Mr. Gbenga had been a bar regular way before I started working there and as soon as my first day I quickly found out why the other bartenders lit up when he walked through the door. Not that he was a particularly generous tipper or anything, he always just seemed to be the life of the bar whenever he was around to have a couple of beers. From what I gathered he worked in a Parastatal and the friends he brought along on occasion seemed to regard his opinion highly. By the time I had become familiar with him I soon understood why, he had a wealth of knowledge about a whole lot of things and before I realized it I was also getting advice from him as well.
Mr.

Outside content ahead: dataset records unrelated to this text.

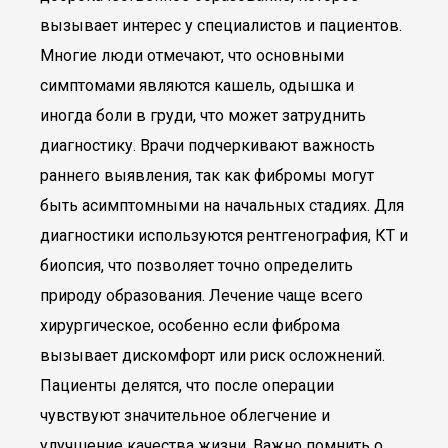
вызывает интерес у специалистов и пациентов.
Многие люди отмечают, что основными
симптомами являются кашель, одышка и
иногда боли в груди, что может затруднить
диагностику. Врачи подчеркивают важность
раннего выявления, так как фибромы могут
быть асимптомными на начальных стадиях. Для
диагностики используются рентгенография, КТ и
биопсия, что позволяет точно определить
природу образования. Лечение чаще всего
хирургическое, особенно если фиброма
вызывает дискомфорт или риск осложнений.
Пациенты делятся, что после операции
чувствуют значительное облегчение и
улучшение качества жизни. Важно помнить о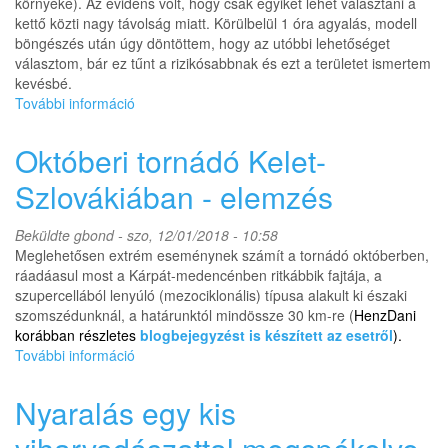
környéke). Az evidens volt, hogy csak egyiket lehet választani a
kettő közti nagy távolság miatt. Körülbelül 1 óra agyalás, modell
böngészés után úgy döntöttem, hogy az utóbbi lehetőséget
választom, bár ez tűnt a rizikósabbnak és ezt a területet ismertem
kevésbé.
További információ
Viharvadászat
a
Tisza-
Októberi tornádó Kelet-
tó
környékén
Szlovákiában - elemzés
és
a
Beküldte
gbond
- szo, 12/01/2018 - 10:58
Hortobágyon
Meglehetősen extrém eseménynek számít a tornádó októberben,
tartalommal
ráadáasul most a Kárpát-medencénben ritkábbik fajtája, a
kapcsolatosan
szupercellából lenyúló (mezociklonális) típusa alakult ki északi
szomszédunknál, a határunktól mindössze 30 km-re (
HenzDani
korábban részletes
blogbejegyzést is készített az esetről
).
További információ
Októberi
tornádó
Kelet-
Nyaralás egy kis
Szlovákiában
-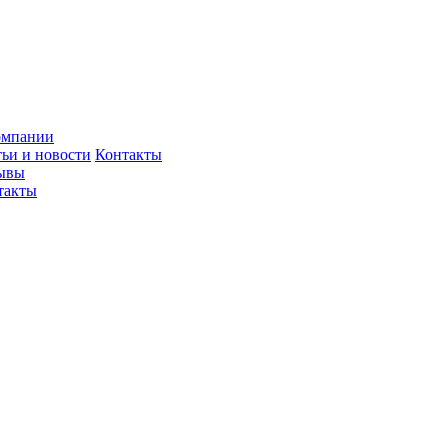
омпании
тьи и новости
Контакты
ывы
такты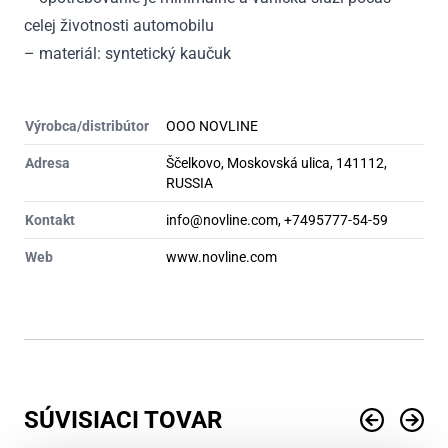
celej životnosti automobilu
– materiál: syntetický kaučuk
Výrobca/distribútor
OOO NOVLINE
Adresa
Ščelkovo, Moskovská ulica, 141112,
RUSSIA
Kontakt
info@novline.com, +7495777-54-59
Web
www.novline.com
SÚVISIACI TOVAR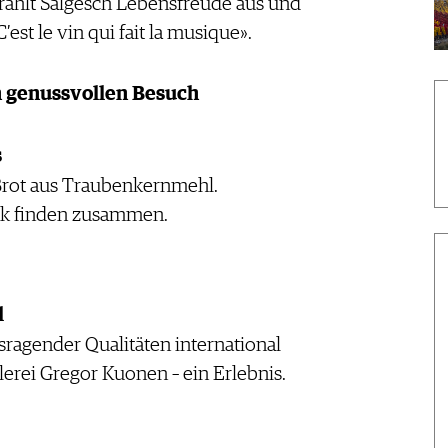
strahlt Salgesch Lebensfreude aus und
’est le vin qui fait la musique».
en genussvollen Besuch
s
Brot aus Traubenkernmehl.
k finden zusammen.
l
sragender Qualitäten international
lerei Gregor Kuonen – ein Erlebnis.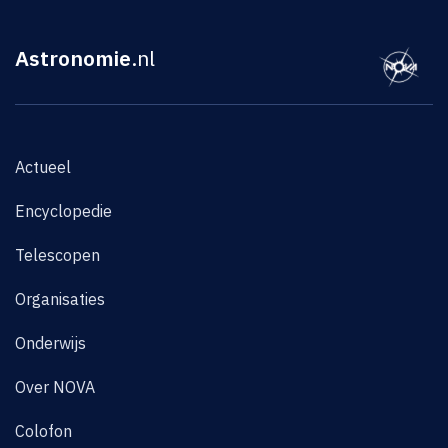
Astronomie
.nl
Actueel
Encyclopedie
Telescopen
Organisaties
Onderwijs
Over NOVA
Colofon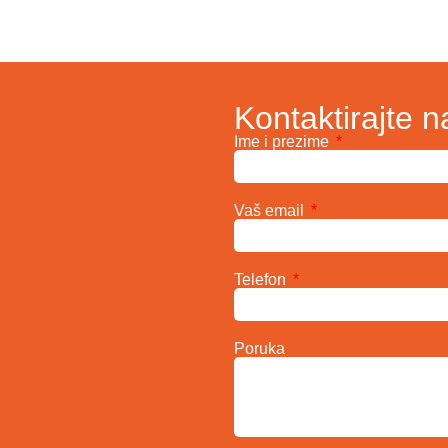
Kontaktirajte n
Ime i prezime
Vaš email
Telefon
Poruka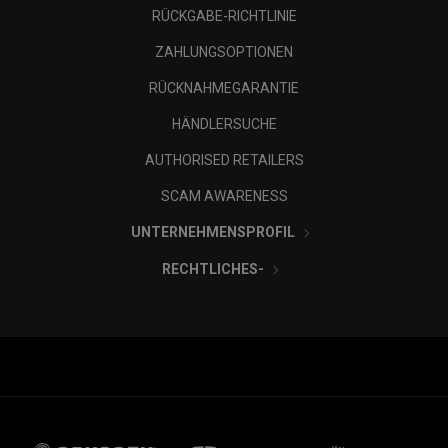
RÜCKGABE-RICHTLINIE
ZAHLUNGSOPTIONEN
RÜCKNAHMEGARANTIE
HÄNDLERSUCHE
AUTHORISED RETAILERS
SCAM AWARENESS
UNTERNEHMENSPROFIL
RECHTLICHES-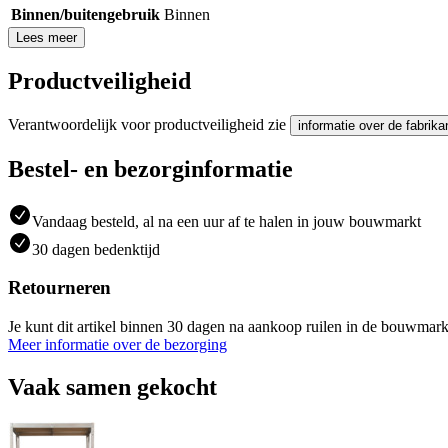
Binnen/buitengebruik
Binnen
Lees meer
Productveiligheid
Verantwoordelijk voor productveiligheid zie
informatie over de fabrika
Bestel- en bezorginformatie
Vandaag besteld, al na een uur af te halen in jouw bouwmarkt
30 dagen bedenktijd
Retourneren
Je kunt dit artikel binnen 30 dagen na aankoop ruilen in de bouwmark
Meer informatie over de bezorging
Vaak samen gekocht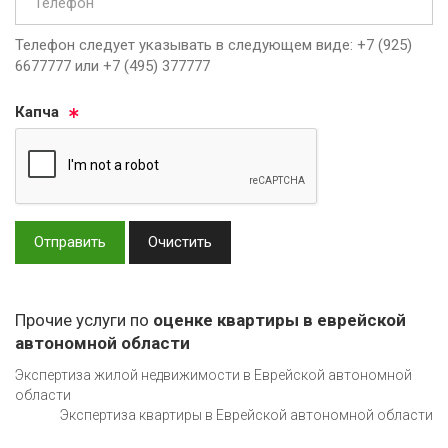
Телефон следует указывать в следующем виде: +7 (925)
6677777 или +7 (495) 377777
Кап­ча
Отправить
Очистить
Прочие услуги по
оценке квартиры в еврейской
автономной области
Экспертиза жилой недвижимости в Еврейской автономной
области
Экспертиза квартиры в Еврейской автономной области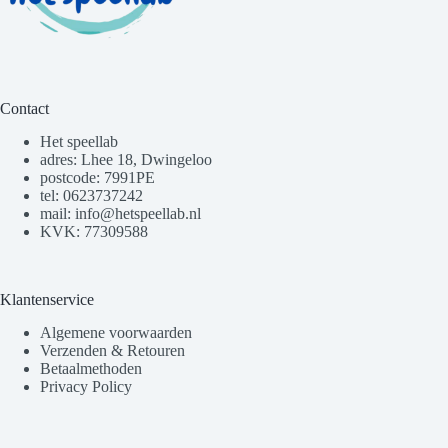
Contact
Het speellab
adres: Lhee 18, Dwingeloo
postcode: 7991PE
tel: 0623737242
mail: info@hetspeellab.nl
KVK: 77309588
Klantenservice
Algemene voorwaarden
Verzenden & Retouren
Betaalmethoden
Privacy Policy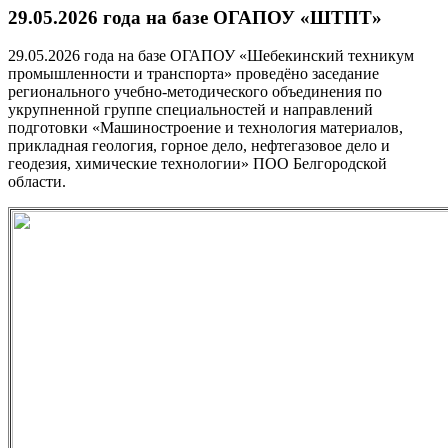
29.05.2026 года на базе ОГАПОУ «ШТПТ»
29.05.2026 года на базе ОГАПОУ «Шебекинский техникум
промышленности и транспорта» проведёно заседание
регионального учебно-методического объединения по
укрупненной группе специальностей и направлений
подготовки «Машиностроение и технология материалов,
прикладная геология, горное дело, нефтегазовое дело и
геодезия, химические технологии» ПОО Белгородской
области.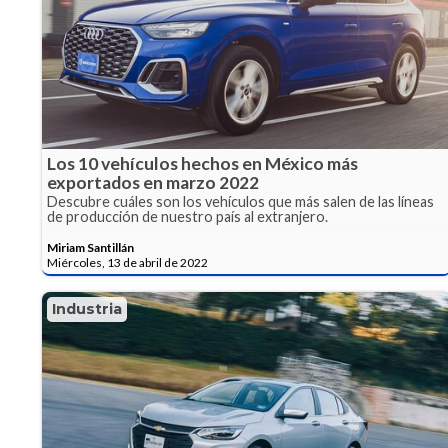
Los 10 vehículos hechos en México más
exportados en marzo 2022
Descubre cuáles son los vehículos que más salen de las líneas
de producción de nuestro país al extranjero.
Miriam Santillán
Miércoles, 13 de abril de 2022
Industria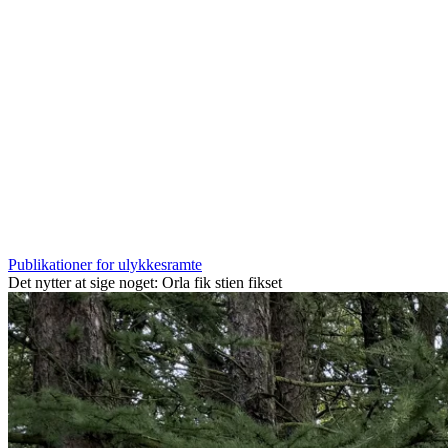
Publikationer for ulykkesramte
Det nytter at sige noget: Orla fik stien fikset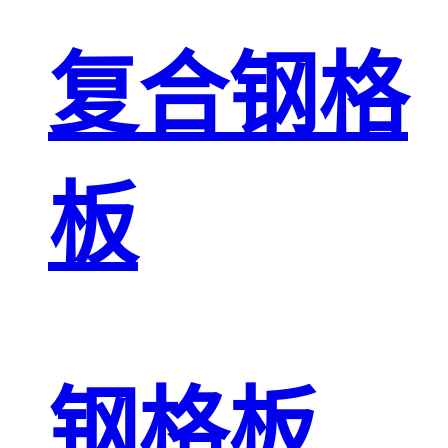
复合钢格
板
钢格板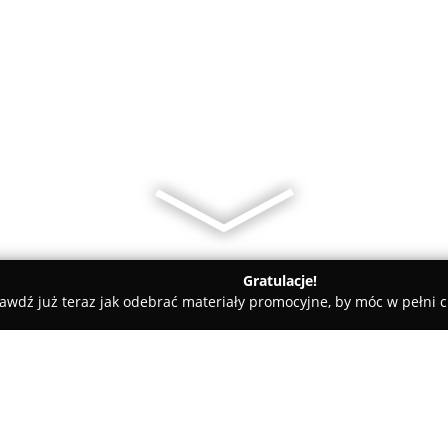
Gratulacje!
awdź już teraz jak odebrać materiały promocyjne, by móc w pełni c
owe, architekci, projektanci wnętrz - powiat sierpecki
Domy m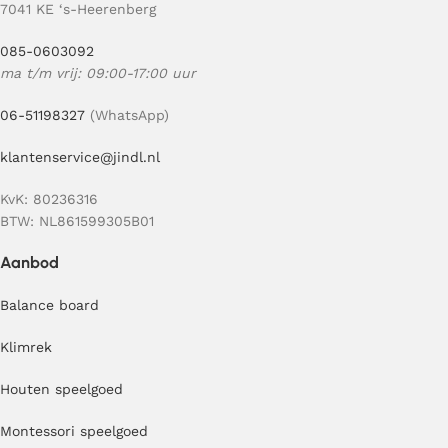
7041 KE ‘s-Heerenberg
085-0603092
ma t/m vrij: 09:00-17:00 uur
06-51198327
(WhatsApp)
klantenservice@jindl.nl
KvK: 80236316
BTW: NL861599305B01
Aanbod
Balance board
Klimrek
Houten speelgoed
Montessori speelgoed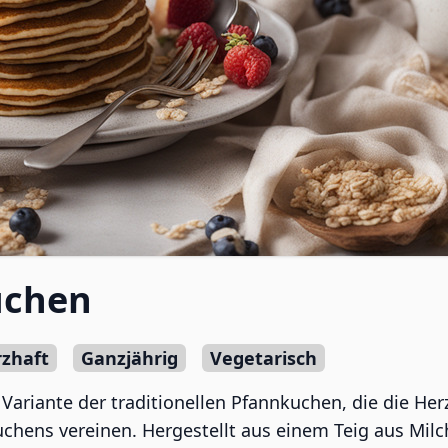
uchen
zhaft
Ganzjährig
Vegetarisch
ariante der traditionellen Pfannkuchen, die die Herz
uchens vereinen. Hergestellt aus einem Teig aus Milc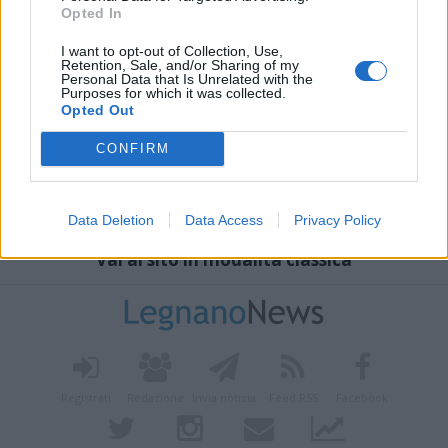
Opted In
I want to opt-out of Collection, Use,
Retention, Sale, and/or Sharing of my
Personal Data that Is Unrelated with the
Purposes for which it was collected.
Opted Out
CONFIRM
Data Deletion
Data Access
Privacy Policy
Vai al sito in modalità classica
Registrati
Redazione
Invia notizia
Feed RSS
Facebook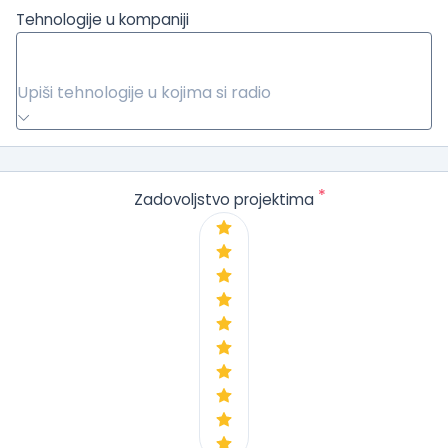
Tehnologije u kompaniji
Upiši tehnologije u kojima si radio
*
Zadovoljstvo projektima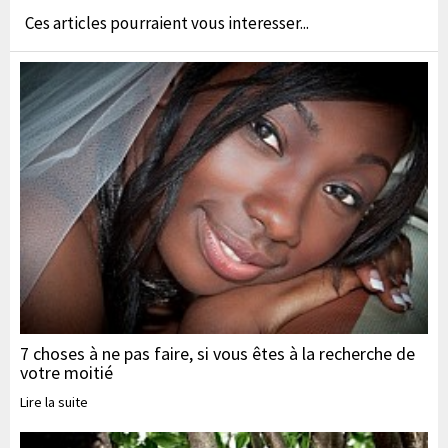
Ces articles pourraient vous interesser...
7 choses à ne pas faire, si vous êtes à la recherche de
votre moitié
Lire la suite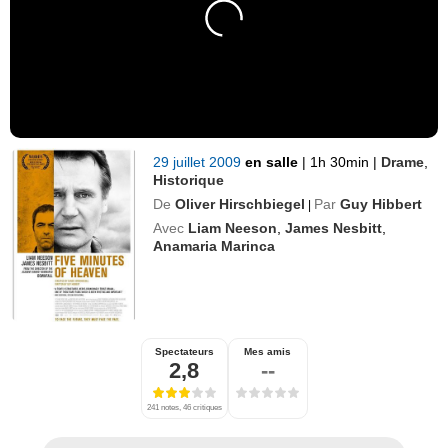
29 juillet 2009
en salle
|
1h 30min
|
Drame
,
Historique
De
Oliver Hirschbiegel
Par
Guy Hibbert
|
Avec
Liam Neeson
,
James Nesbitt
,
Anamaria Marinca
Spectateurs
Mes amis
2,8
--
241 notes, 46 critiques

Gbenga had a very cunning way of getting people to open up to him, almost like he derived some sort of pleasure from knowing something new about people he spoke with. I had joined the Bar hoping not to have to discuss my background with anyone of my colleagues but it just so happened it had been a full house the day I found myself telling him I had a University Degree in Political Science.
“..a degree in political science???..” Mr. Gbenga was silent for a handful of seconds before he said anything else. He would always want to have me air some my opinions around some of his drinking buddies after that, which I was not too comfortable with. So it just so happened that he had come to have a drink all by himself on this particular night. I had already given a couple of other regulars my distant, non-involved look by the time he walked in and I believed the same trick was going to work on him.
“Caleb, how’s it going? Please let me have a beer please, my regular.”
I tried to respond in my driest tone, “Afternoon sir. Yes sir.”. Mr. Gbenga seemed not to notice as he had started staring intently at his smart phone and typing rapidly.